AMD-GFX Archive on lore.kernel.org
 help / color / mirror / Atom feed
From: "Khatri, Sunil" <sukhatri@amd.com>
To: "Christian König" <christian.koenig@amd.com>,
	"Sunil Khatri" <sunil.khatri@amd.com>,
	"Alex Deucher" <alexander.deucher@amd.com>
Cc: amd-gfx@lists.freedesktop.org
Subject: Re: [PATCH] drm/amdgpu/userq: make sure only one reset work thread runs at a time
Date: Tue, 12 May 2026 15:01:24 +0530	[thread overview]
Message-ID: <3b683519-d634-47a5-a004-eaa9a7aa587c@amd.com> (raw)
In-Reply-To: <d16f309d-27fd-4f50-8e56-3839501a1196@amd.com>


On 12-05-2026 01:52 pm, Christian König wrote:
> On 5/12/26 09:04, Sunil Khatri wrote:
>> CPU0:   hang_detect_work → directly calls reset_work()
>> CPU1:   evict_all → queues reset_work (via workqueue)
>>
>> There is a possibility of two reset thread running at same time.
>> To avoid that we add a per queue manager flag to avoid duplication.
> Clear NAK, that doesn't make sense.
>
> All reset work must run on a single threaded reset queue, so only one work at a time can run.
>
> If multiple reset sources trigger at the same time (which is quite common) then the ones handled by a reset are canceled as soon as the reset is completed.

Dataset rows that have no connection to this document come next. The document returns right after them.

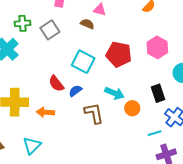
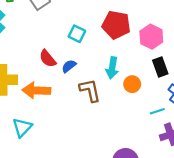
pink hexagon: (157, 47) -> (151, 37), moved
cyan square: (83, 62) -> (77, 34), size x0.7
cyan arrow: (114, 93) -> (112, 68), turned 78
orange arrow: (45, 112) -> (36, 90), size x1.4

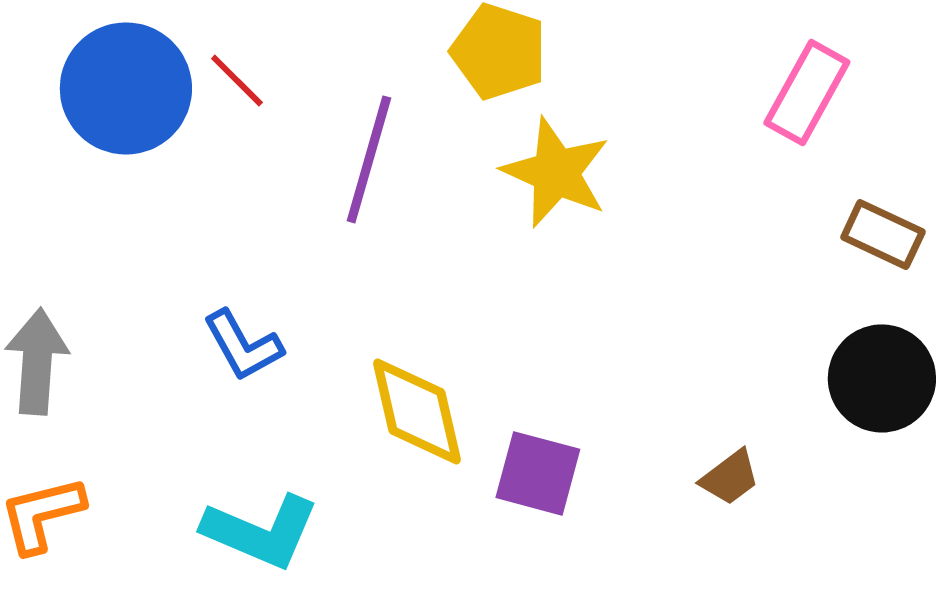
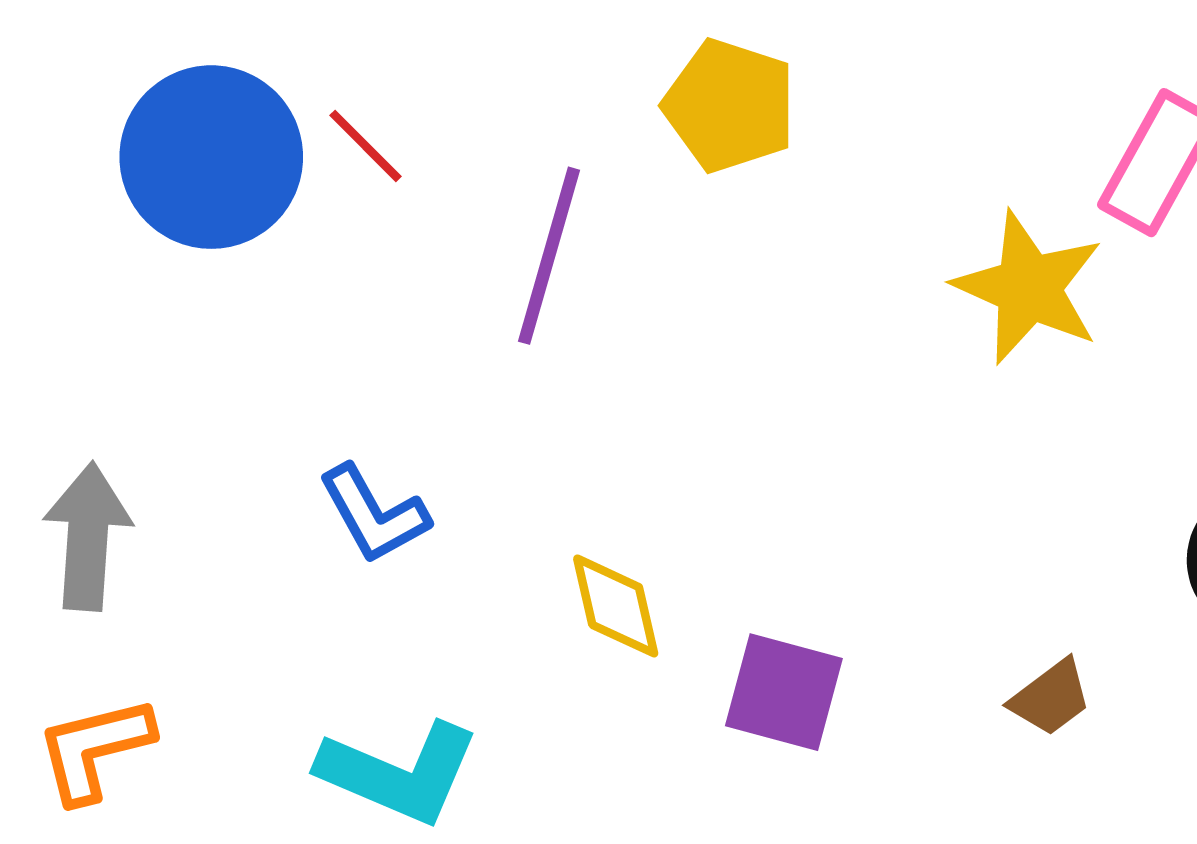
yellow star: (556, 172) -> (1028, 288), moved
yellow diamond: (417, 411) -> (616, 606), size x0.7

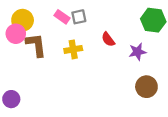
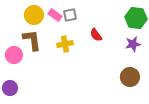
yellow circle: (23, 20) -> (34, 15), moved
pink circle: (16, 34) -> (14, 55), moved
purple star: (137, 52) -> (133, 44), moved

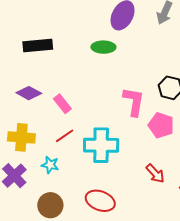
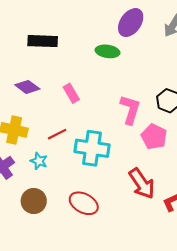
pink rectangle: (62, 104) -> (71, 93), moved
red arrow: (155, 173) -> (142, 184), size x1.5

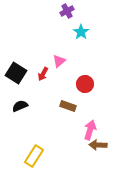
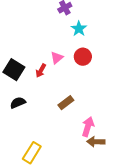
red circle: (85, 84) -> (83, 57), moved
brown rectangle: (68, 106) -> (66, 103), turned -56

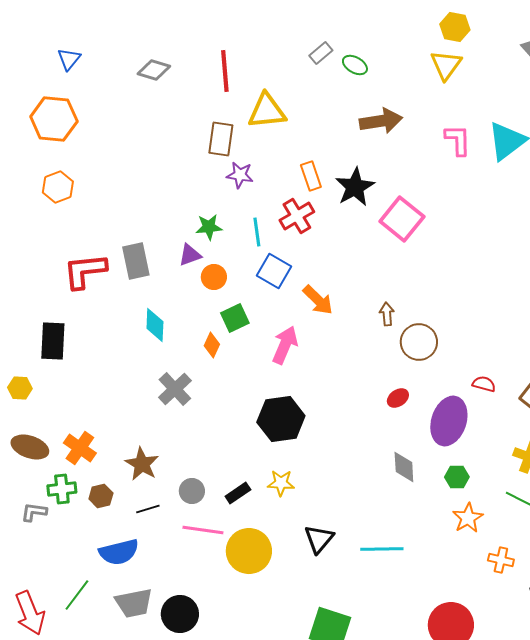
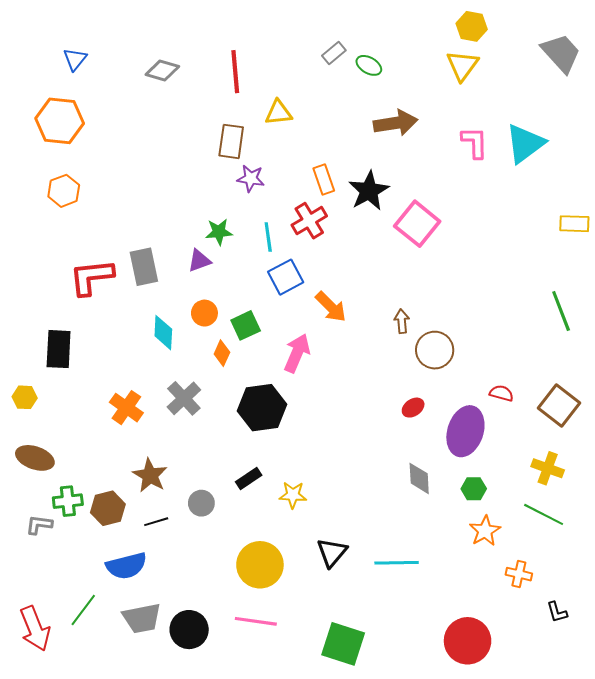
yellow triangle: (267, 111) -> (278, 113), size x0.7
blue square: (274, 271) -> (286, 277), turned 32
orange circle: (214, 277) -> (204, 313), moved
black hexagon: (281, 419) -> (262, 408), moved
orange cross: (80, 448) -> (126, 408), moved
black rectangle: (238, 493) -> (249, 478), moved
brown hexagon: (101, 496) -> (108, 508), size x1.4
pink line: (203, 530) -> (256, 621), moved

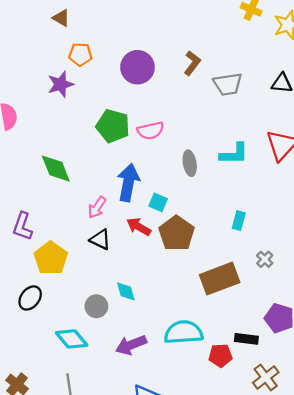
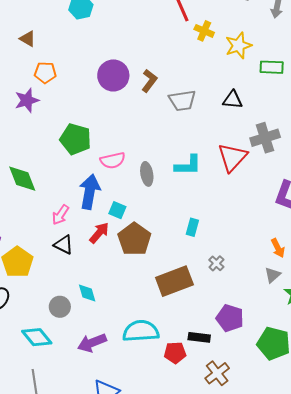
purple circle: (137, 67) -> (113, 75), moved
pink semicircle: (150, 131) -> (113, 160), moved
red arrow: (139, 227) -> (99, 233), turned 100

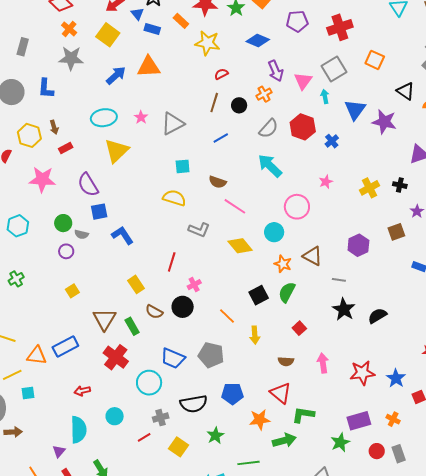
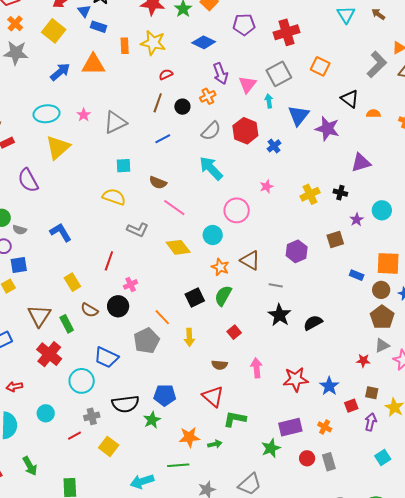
orange rectangle: (181, 21) -> (125, 46), moved, turned 42
blue square: (99, 212) -> (19, 265), moved
gray pentagon: (211, 355) -> (147, 341), moved, turned 30
orange star: (260, 420) -> (189, 437), moved
green star: (215, 435) -> (152, 420), moved
green arrow: (284, 440) -> (215, 444), size x0.6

Got it probably the reason of two instances running is different as we 
discussed. Shared another patch for an open bug we found.

Regards
Sunil Khatri

>
> Regards,
> Christian.
>
>> Signed-off-by: Sunil Khatri <sunil.khatri@amd.com>
>> ---
>>   drivers/gpu/drm/amd/amdgpu/amdgpu_userq.c | 16 ++++++++++++++++
>>   drivers/gpu/drm/amd/amdgpu/amdgpu_userq.h |  1 +
>>   2 files changed, 17 insertions(+)
>>
>> diff --git a/drivers/gpu/drm/amd/amdgpu/amdgpu_userq.c b/drivers/gpu/drm/amd/amdgpu/amdgpu_userq.c
>> index 0a1fc45f5b4e..1440f51b667f 100644
>> --- a/drivers/gpu/drm/amd/amdgpu/amdgpu_userq.c
>> +++ b/drivers/gpu/drm/amd/amdgpu/amdgpu_userq.c
>> @@ -109,6 +109,19 @@ static void amdgpu_userq_mgr_reset_work(struct work_struct *work)
>>   	if (!amdgpu_gpu_recovery)
>>   		return;
>>   
>> +	/*
>> +	 * Prevent concurrent/duplicate reset executions. Both hang_detect_work
>> +	 * (direct call) and evict_all (via schedule+flush_work) can invoke this
>> +	 * function simultaneously. Use an atomic test-and-set so only the first
>> +	 * caller proceeds; the second exits early.
>> +	 *
>> +	 * Note: amdgpu_in_reset() cannot be used here because in_gpu_reset is
>> +	 * only set deep inside amdgpu_device_gpu_recover(), well after we've
>> +	 * already entered this function.
>> +	 */
>> +	if (atomic_cmpxchg(&uq_mgr->reset_in_progress, 0, 1) != 0)
>> +		return;
>> +
>>   	/*
>>   	 * Iterate through all queue types to detect and reset problematic queues
>>   	 * Process each queue type in the defined order
>> @@ -145,6 +158,8 @@ static void amdgpu_userq_mgr_reset_work(struct work_struct *work)
>>   
>>   		amdgpu_device_gpu_recover(adev, NULL, &reset_context);
>>   	}
>> +
>> +	atomic_set(&uq_mgr->reset_in_progress, 0);
>>   }
>>   
>>   static void amdgpu_userq_hang_detect_work(struct work_struct *work)
>> @@ -1304,6 +1319,7 @@ int amdgpu_userq_mgr_init(struct amdgpu_userq_mgr *userq_mgr, struct drm_file *f
>>   
>>   	INIT_DELAYED_WORK(&userq_mgr->resume_work, amdgpu_userq_restore_worker);
>>   	INIT_WORK(&userq_mgr->reset_work, amdgpu_userq_mgr_reset_work);
>> +	atomic_set(&userq_mgr->reset_in_progress, 0);
>>   	return 0;
>>   }
>>   
>> diff --git a/drivers/gpu/drm/amd/amdgpu/amdgpu_userq.h b/drivers/gpu/drm/amd/amdgpu/amdgpu_userq.h
>> index 49b33e2d6932..2748ecc0f6c9 100644
>> --- a/drivers/gpu/drm/amd/amdgpu/amdgpu_userq.h
>> +++ b/drivers/gpu/drm/amd/amdgpu/amdgpu_userq.h
>> @@ -129,6 +129,7 @@ struct amdgpu_userq_mgr {
>>   	 * Reset work which is used when eviction fails.
>>   	 */
>>   	struct work_struct		reset_work;
>> +	atomic_t			reset_in_progress;
>>   	atomic_t                        userq_count[AMDGPU_RING_TYPE_MAX];
>>   };
>>   

      reply	other threads:[~2026-05-12  9:31 UTC|newest]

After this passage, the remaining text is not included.